The outcome of most contests is determined by terrain, and the Americans had surrendered a choice position to Gul Agha Shirzai. “Outer rim security” meant manning Gate 1, the gate between the golf balls, behind the grinning MiG. By controlling the outer gate, Shirzai's men in effect controlled access to the base. No competitor could even approach the Americans to offer a better deal on goods or services. The consequences of this monopoly were not restricted to the waste of taxpayer money. The damage went to the core of the U.S. mission in Afghanistan.

When U.S. Army Civil Affairs bid out contracts for a reconstruction project—a village well or school, for example—the bidders' conferences were held at Razziq Shirzai's compound. Few who were not Razziq's friends got inside the gate. That meant the local contractors being subsidized in the interests of capacity and relationship building were all in Shirzai's orbit. Since the governor's suggestions for reconstruction projects were also largely followed, it seemed to most Kandaharis that the primary mission of U.S. troops in Kandahar was to service Gul Agha Shirzai and his Barakzai tribe.

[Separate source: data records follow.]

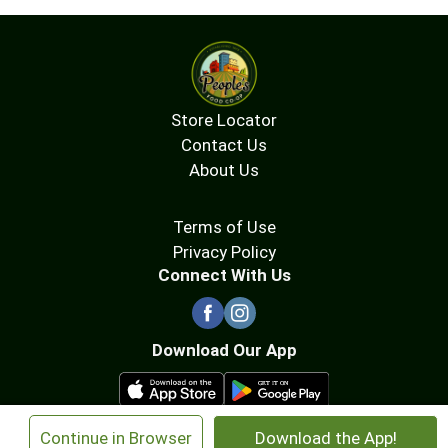
Store Locator
Contact Us
About Us
Terms of Use
Privacy Policy
Connect With Us
Download Our App
×
Continue in Browser
Download the App!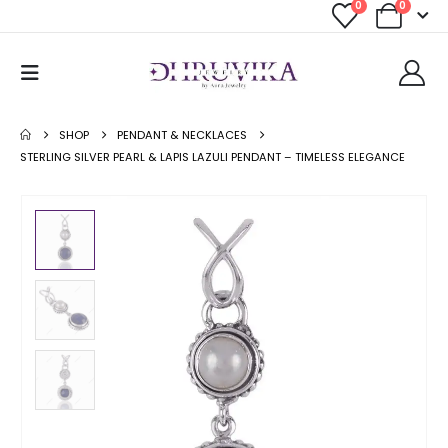
0
0
SHOP
PENDANT & NECKLACES
STERLING SILVER PEARL & LAPIS LAZULI PENDANT – TIMELESS ELEGANCE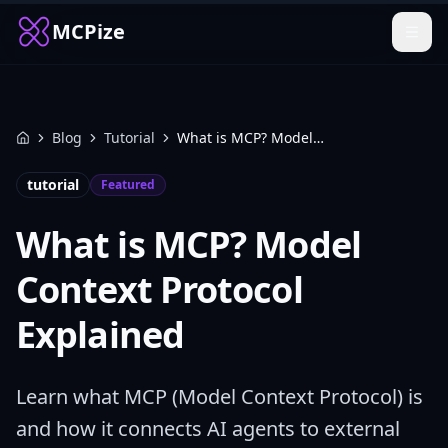
MCPize
Blog
Tutorial
What is MCP? Model Context Protocol Explained
Home
tutorial
Featured
What is MCP? Model
Context Protocol
Explained
Learn what MCP (Model Context Protocol) is
and how it connects AI agents to external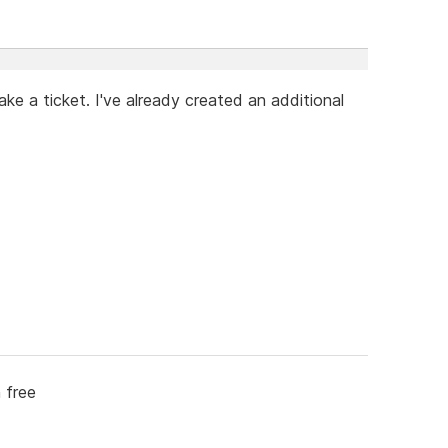
ke a ticket. I've already created an additional
 free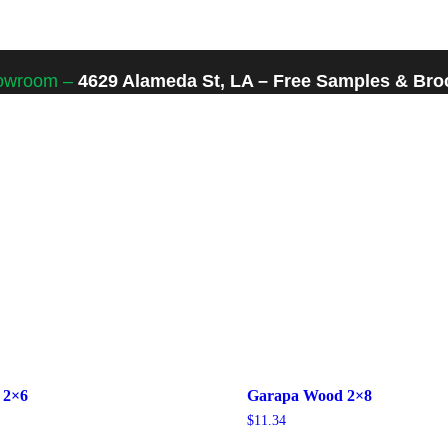
howroom –
4629 Alameda St, LA – Free Samples & Broc
 2×6
Garapa Wood 2×8
$
11.34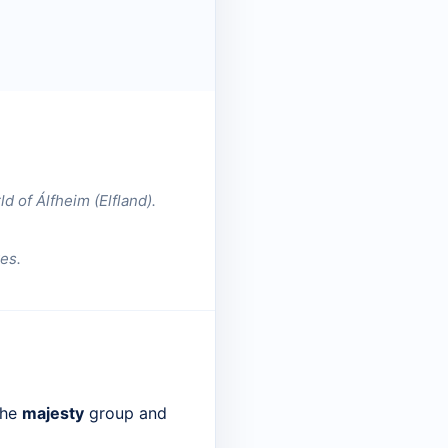
ld of Álfheim (Elfland).
es.
the
majesty
group and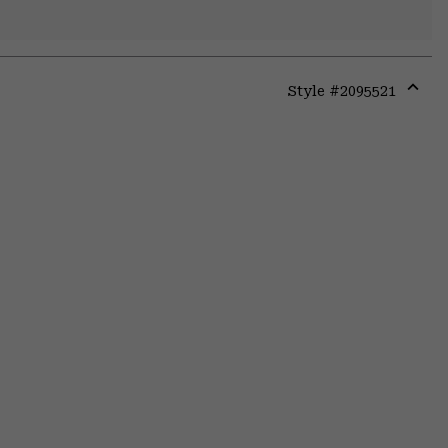
Style #
2095521
Expa
or
colla
secti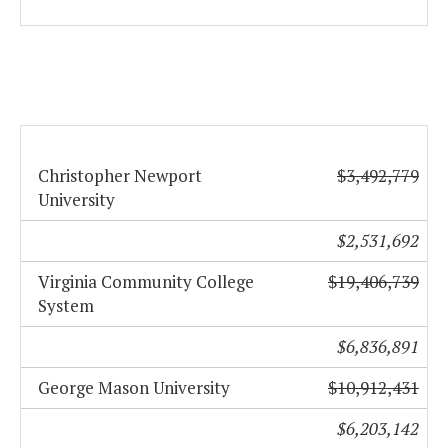
Christopher Newport
$3,492,779
University
$2,531,692
Virginia Community College
$19,406,739
System
$6,836,891
George Mason University
$10,912,431
$6,203,142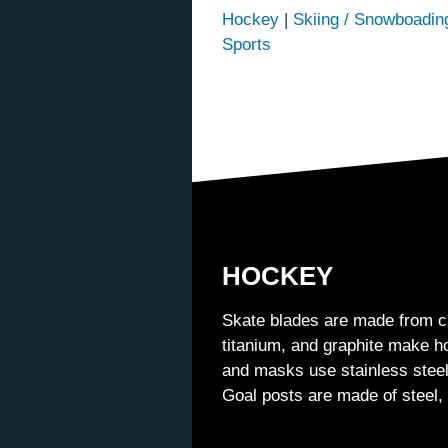
Hockey
|
Skiing / Snowboadin
Sports
HOCKEY
Skate blades are made from c
titanium, and graphite make ho
and masks use stainless steel
Goal posts are made of steel,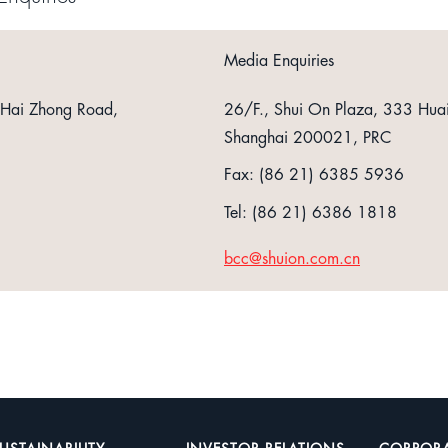
Media Enquiries
 Hai Zhong Road,
26/F., Shui On Plaza, 333 Hua
Shanghai 200021, PRC
Fax: (86 21) 6385 5936
Tel: (86 21) 6386 1818
bcc@shuion.com.cn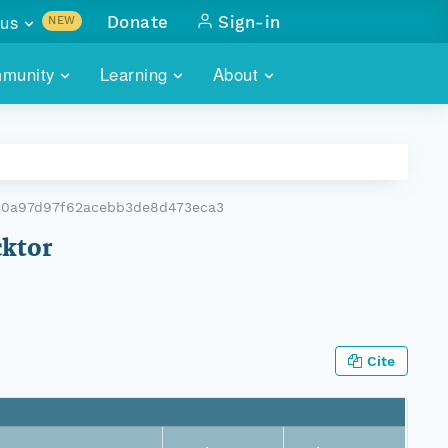
us
Donate
Sign-in
NEW
sults with
munity
Learning
About
lus
SKILLBUILDING
ABOUT DATAONE
ITORIES
cs & more
network of data repos
WEBINARS
METRICS
tals
 COMMUNITY
30a97d97f62acebb3de8d473eca3
r data
 future of DataONE
TRAINING
CONTACT
cktor
ALLS
search
PORTALS HOW-TO
eries of monthly meetings
ATE
Cite
E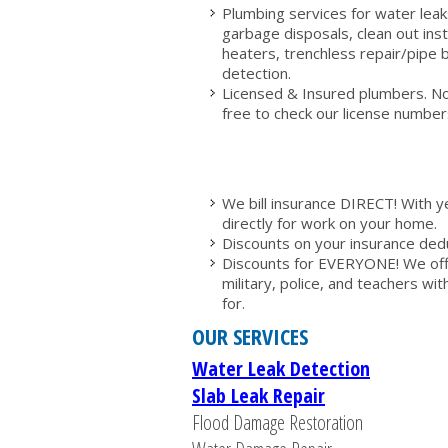
Plumbing services for water leaks,
garbage disposals, clean out inst
heaters, trenchless repair/pipe b
detection.
Licensed & Insured plumbers. No 
free to check our license numbers
We bill insurance DIRECT! With y
directly for work on your home.
Discounts on your insurance deduc
Discounts for EVERYONE! We offer
military, police, and teachers wi
for.
OUR SERVICES
Water Leak Detection
Slab Leak Repair
Flood Damage Restoration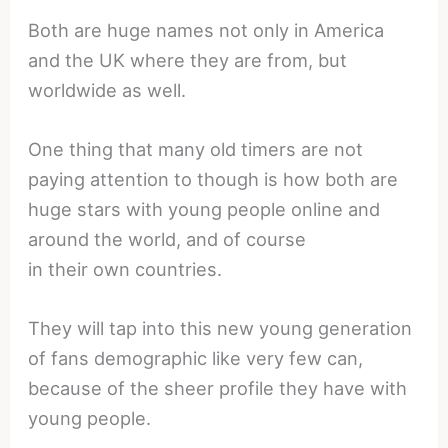
Both are huge names not only in America
and the UK where they are from, but
worldwide as well.
One thing that many old timers are not
paying attention to though is how both are
huge stars with young people online and
around the world, and of course
in their own countries.
They will tap into this new young generation
of fans demographic like very few can,
because of the sheer profile they have with
young people.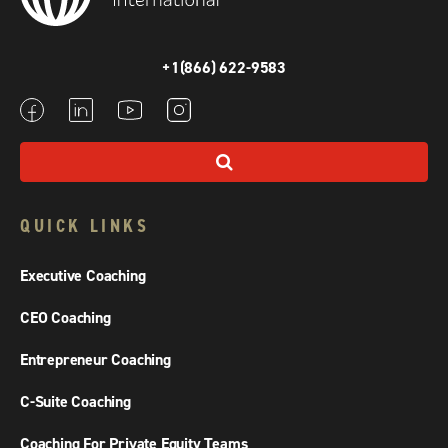
+1(866) 622-9583
QUICK LINKS
Executive Coaching
CEO Coaching
Entrepreneur Coaching
C-Suite Coaching
Coaching For Private Equity Teams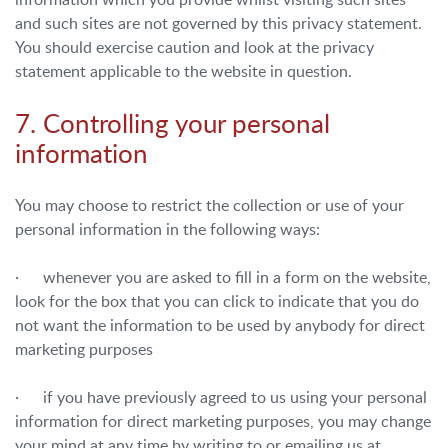
and such sites are not governed by this privacy statement.
You should exercise caution and look at the privacy
statement applicable to the website in question.
7. Controlling your personal
information
You may choose to restrict the collection or use of your
personal information in the following ways:
· whenever you are asked to fill in a form on the website,
look for the box that you can click to indicate that you do
not want the information to be used by anybody for direct
marketing purposes
· if you have previously agreed to us using your personal
information for direct marketing purposes, you may change
your mind at any time by writing to or emailing us at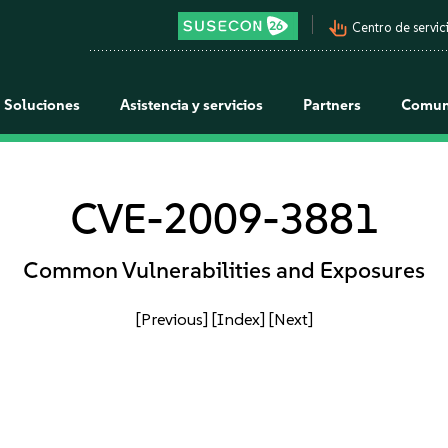
pan_tool_alt
Centro de servici
Soluciones
Asistencia y servicios
Partners
Comun
CVE-2009-3881
Common Vulnerabilities and Exposures
[Previous]
[Index]
[Next]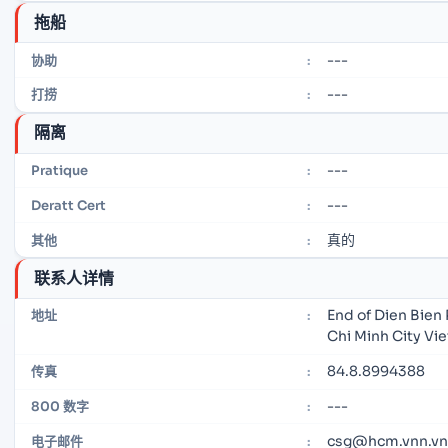
拖船
---
协助
:
---
打捞
:
隔离
---
Pratique
:
---
Deratt Cert
:
真的
其他
:
联系人详情
End of Dien Bien 
地址
:
Chi Minh City Vi
84.8.8994388
传真
:
---
800 数字
:
csg@hcm.vnn.vn
电子邮件
: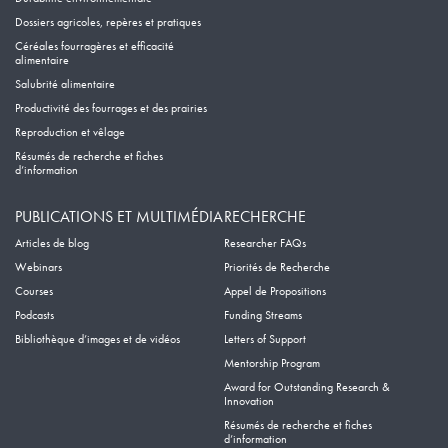
Dossiers agricoles, repères et pratiques
Céréales fourragères et efficacité
alimentaire
Salubrité alimentaire
Productivité des fourrages et des prairies
Reproduction et vêlage
Résumés de recherche et fiches
d’information
PUBLICATIONS ET MULTIMÉDIA
RECHERCHE
Articles de blog
Researcher FAQs
Webinars
Priorités de Recherche
Courses
Appel de Propositions
Podcasts
Funding Streams
Bibliothèque d’images et de vidéos
Letters of Support
Mentorship Program
Award for Outstanding Research &
Innovation
Résumés de recherche et fiches
d’information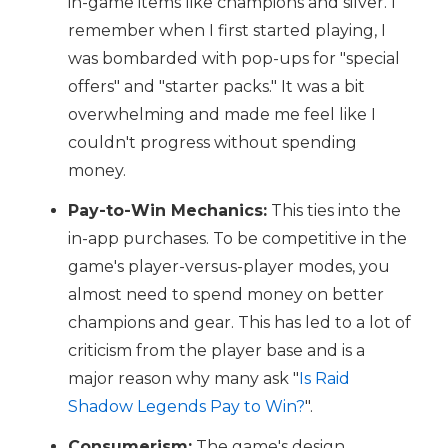
in-game items like champions and silver. I
remember when I first started playing, I
was bombarded with pop-ups for "special
offers" and "starter packs." It was a bit
overwhelming and made me feel like I
couldn't progress without spending
money.
Pay-to-Win Mechanics:
This ties into the
in-app purchases. To be competitive in the
game's player-versus-player modes, you
almost need to spend money on better
champions and gear. This has led to a lot of
criticism from the player base and is a
major reason why many ask "
Is Raid
Shadow Legends Pay to Win?
".
Consumerism:
The game's design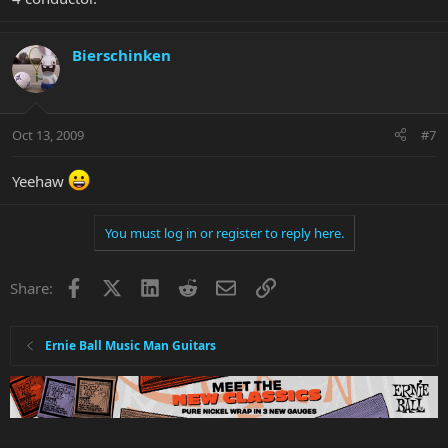
Bierschinken
Oct 13, 2009
#7
Yeehaw
You must log in or register to reply here.
Facebook
X
LinkedIn
Reddit
Email
Link
Share:
Ernie Ball Music Man Guitars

During one of our chats in his cozy receiving room, Akrem put it to me this way: “The other tribes are frustrated, and they're starting to pull away.” We were discussing some intensive political activity Shirzai had been engaging in, calling tribal elders to meet with him, giving them gifts of ceremonial turbans or rugs. Akrem could not understand why the U.S. forces seemed to be helping Shirzai so assiduously. “The Americans do everything for Gul Agha and Khalid Pashtoon,” he remarked with wonderment. “The schools, the wells, all are for the Barakzais. But it's only a small tribe. Gul Agha doesn't even need this American money; he's got the customs revenues.” Kandahar customs officials were all Shirzai's Barakzais, and so far, not a penny of the estimated $5 to $8 million dollars a month that was being collected at the gates of Kandahar was making it to central government coffers in Kabul.